No, the video does not imply that the uncertainty principle is false.
But it does imply that you have to be careful/precise to claim what the uncertainty principle is about. It is actually a claim about the wavefunction. In many interpretations of quantum mechanics, we equate that to a claim about the properties of particles. However, the latter is dependent on one's interpretation of quantum theory. The video talks about the de Broglie-Bohm (or pilot-wave) interpretation of quantum theory. In that interpretation, there are two separate quantities: the wavefunction, and the particle. At a fundamental level in that interpretation, the 'uncertainty principle' applies to the former, not to the latter (since the particles have well-defined position and velocity).

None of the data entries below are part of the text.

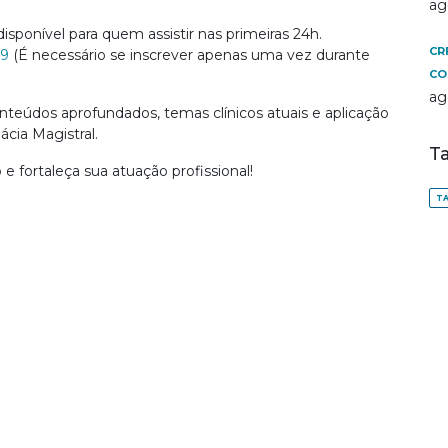
ag
disponível para quem assistir nas primeiras 24h.
CR
79
(É necessário se inscrever apenas uma vez durante
CO
ag
teúdos aprofundados, temas clínicos atuais e aplicação
cia Magistral.
T
 fortaleça sua atuação profissional!
TA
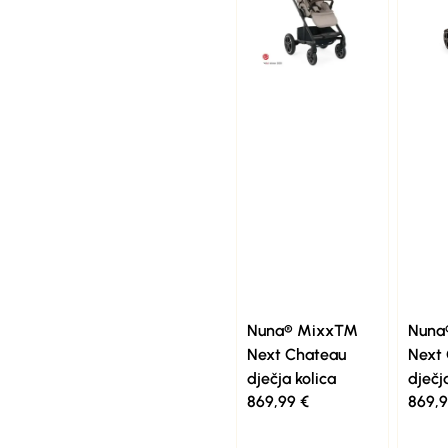
Nuna® Mixx™
Nun
Next Chateau
Next 
dječja kolica
dječj
869,99
€
869,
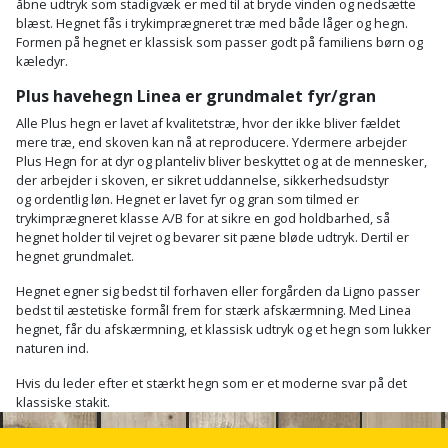
Batteri
kr.
åbne udtryk som stadigvæk er med til at bryde vinden og nedsætte
og
Rør
blæst. Hegnet fås i trykimprægneret træ med både låger og hegn.
Brænde
Fugtsikring
Fugepistol
Motorenhed
afrensning
og
Formen på hegnet er klassisk som passer godt på familiens børn og
Betonsliber
og
kæledyr.
fittings
Brændeovn
Garageport
Motorsav
Spartelmasse
skumpistol
Guides
Bindemaskine
Plus havehegn Linea er grundmalet fyr/gran
og
til
Stålvask
Brandslukker
Gelænder
Alle Plus hegn er lavet af kvalitetstræ, hvor der ikke bliver fældet
Gevindskærer
kædesav
væg
Bits
mere træ, end skoven kan nå at reproducere. Ydermere arbejder
Gaveideer
Ventilation
Plus Hegn for at dyr og planteliv bliver beskyttet og at de mennesker,
Brugskunst
Gips
Gipsværktøj
der arbejder i skoven, er sikret uddannelse, sikkerhedsudstyr
Motorsav
Tape
og
Bor
og ordentlig løn. Hegnet er lavet fyr og gran som tilmed er
Aktiviteter
og
indeklima
Camping
Grundmursplader
trykimprægneret klasse A/B for at sikre en god holdbarhed, så
Glasløfter
Bordrundsav
kædesav
hegnet holder til vejret og bevarer sit pæne bløde udtryk. Dertil er
hegnet grundmalet.
tilbehør
Damprengøring
Hardieplank
Glasskærer
Bore-
brædder
Hegnet egner sig bedst til forhaven eller forgården da Ligno passer
og
Pælebor
Dørmåtte
bedst til æstetiske formål frem for stærk afskærmning. Med Linea
Hæftepistol
hegnet, får du afskærmning, et klassisk udtryk og et hegn som lukker
skruemaskine
Hemsestige
og
naturen ind.
Plæneklipper
Dørrist
-
Borehammer
Hvis du leder efter et stærkt hegn som er et moderne svar på det
Isolering
hammer
klassiske stakit.
Plæneklipper
Drivhus
Boremaskinetilbehør
tilbehør
Komposit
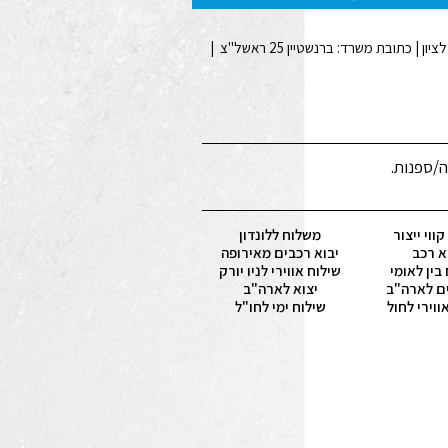
ה/ספנות.
ווי ייצור
משלוח ללונדון
א רכב
יבוא רכבים מאירופה
בין לאומי
שילוח אווירי לניו יורק
ם לארה"ב
יצוא לארה"ב
ווירי לחול
שילוח ימי לחו"ל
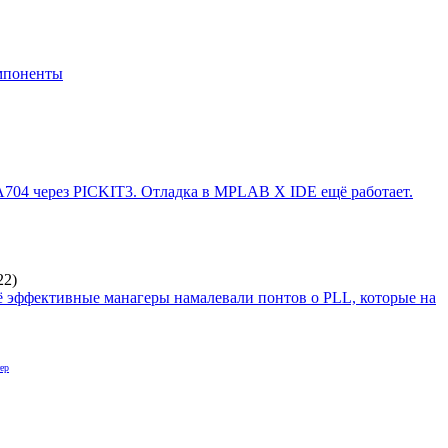
мпоненты
04 через PICKIT3. Отладка в MPLAB X IDE ещё работает.
22
)
ё эффективные манагеры намалевали понтов о PLL, которые на
ер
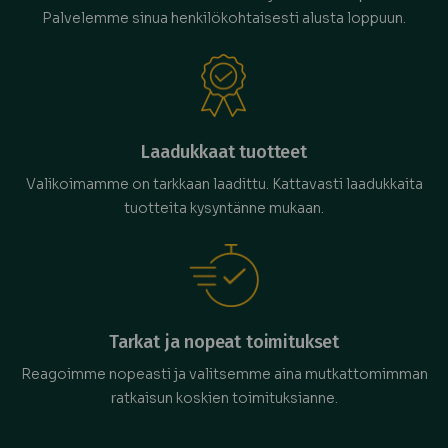
Palvelemme sinua henkilökohtaisesti alusta loppuun.
Laadukkaat tuotteet
Valikoimamme on tarkkaan laadittu. Kattavasti laadukkaita
tuotteita kysyntänne mukaan.
Tarkat ja nopeat toimitukset
Reagoimme nopeasti ja valitsemme aina mutkattomimman
ratkaisun koskien toimituksianne.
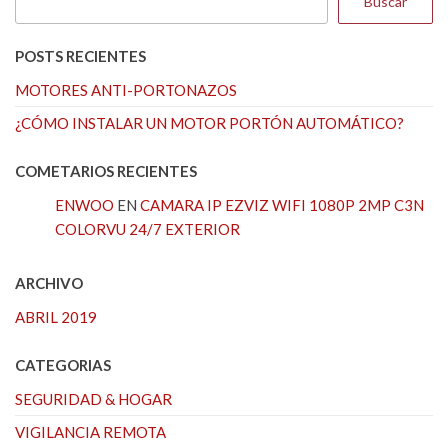
Buscar
POSTS RECIENTES
MOTORES ANTI-PORTONAZOS
¿CÓMO INSTALAR UN MOTOR PORTÓN AUTOMÁTICO?
COMETARIOS RECIENTES
ENWOO
EN
CAMARA IP EZVIZ WIFI 1080P 2MP C3N
COLORVU 24/7 EXTERIOR
ARCHIVO
ABRIL 2019
CATEGORIAS
SEGURIDAD & HOGAR
VIGILANCIA REMOTA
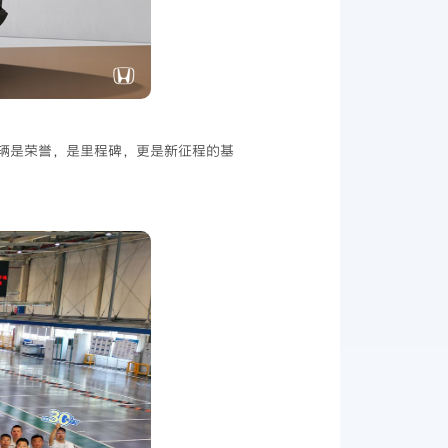
0万辆是荣誉，是里程碑，更是新征程的基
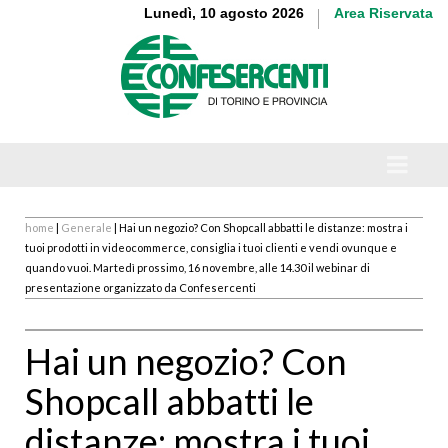
Lunedì, 10 agosto 2026
Area Riservata
home
|
Generale
| Hai un negozio? Con Shopcall abbatti le distanze: mostra i
tuoi prodotti in videocommerce, consiglia i tuoi clienti e vendi ovunque e
quando vuoi. Martedì prossimo, 16 novembre, alle 14.30 il webinar di
presentazione organizzato da Confesercenti
Hai un negozio? Con
Shopcall abbatti le
distanze: mostra i tuoi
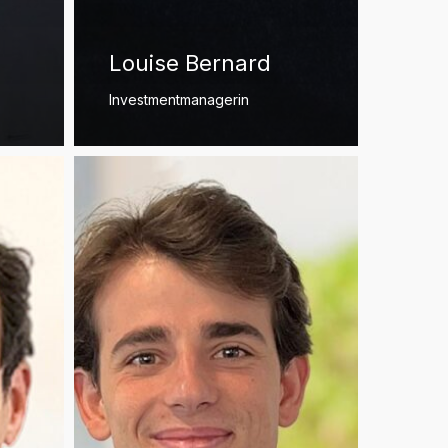
Louise Bernard
Investmentmanagerin
Augustin
Falcon
de
Longevialle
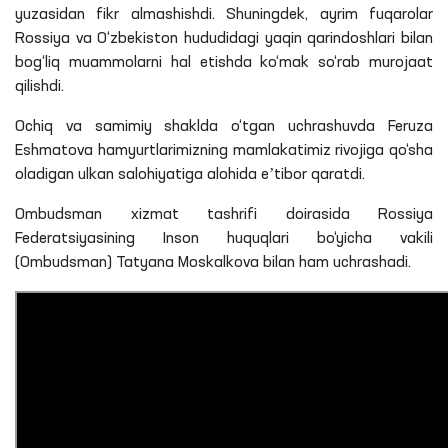
yuzasidan fikr almashishdi. Shuningdek, ayrim fuqarolar
Rossiya va O‘zbekiston hududidagi yaqin qarindoshlari bilan
bog‘liq muammolarni hal etishda ko‘mak so‘rab murojaat
qilishdi.
Ochiq va samimiy shaklda o‘tgan uchrashuvda Feruza
Eshmatova
hamyurtlarimizning mamlakatimiz rivojiga qo‘sha
oladigan ulkan salohiyatiga alohida eʼtibor qaratdi.
Ombudsman xizmat tashrifi doirasida Rossiya
Federatsiyasining Inson huquqlari bo‘yicha vakili
(Ombudsman) Tatyana
Moskalkova
bilan ham uchrashadi.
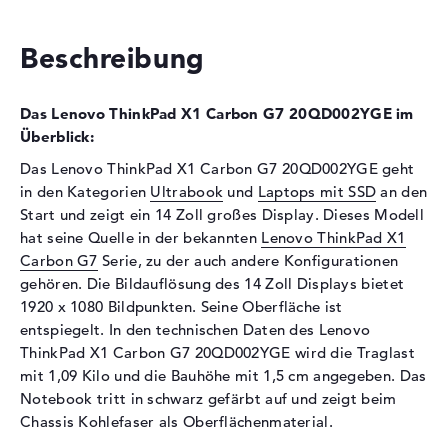
Schnittstelle
PCIe
Beschreibung
Optische Speicher
Laufwerks-Typ
ohne Laufwerk
Das Lenovo ThinkPad X1 Carbon G7 20QD002YGE im
Display
Überblick:
Display-Typ
14" TFT
Das Lenovo ThinkPad X1 Carbon G7 20QD002YGE geht
in den Kategorien
Ultrabook
und
Laptops mit SSD
an den
Max. Auflösung
1920 x 1080
Start und zeigt ein 14 Zoll großes Display. Dieses Modell
Auflösungstyp
Full-HD
hat seine Quelle in der bekannten
Lenovo ThinkPad X1
Besonderheiten
Display, entspiegelt, LED-
Carbon G7
Serie, zu der auch andere Konfigurationen
Hintergrundbeleuchtung, IPS
gehören. Die Bildauflösung des 14 Zoll Displays bietet
Panel
1920 x 1080 Bildpunkten. Seine Oberfläche ist
Audio
entspiegelt. In den technischen Daten des Lenovo
ThinkPad X1 Carbon G7 20QD002YGE wird die Traglast
Soundkarte
Realtek ALC3286
mit 1,09 Kilo und die Bauhöhe mit 1,5 cm angegeben. Das
Mikrofon
vorhanden
Notebook tritt in schwarz gefärbt auf und zeigt beim
Chassis Kohlefaser als Oberflächenmaterial.
Webcam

That being said, the property that makes the de Broglie-Bohm interpretation consistent with the observations of quantum theory, is that one presumes one is in 'quantum equilibrium', where one equates one's (classical-like) ignorance of the particle with properties of the wavefunction (i.e., Born's rule). In fact, the de Broglie-Bohm interpretation is itself actually an umbrella term for two distinct intepretations: one where this quantum equilibrium is one of the postulates, and another where it is derived as a statistical property/consequence (similar to how in classical statistical mechanics we derive that a classical gas is described by a homogeneous distribution in classical equilibrium). I do not personally work on these topics, so I do not know how one justifies making classical ignorance part of one of the fundamental axioms; seems strange to me.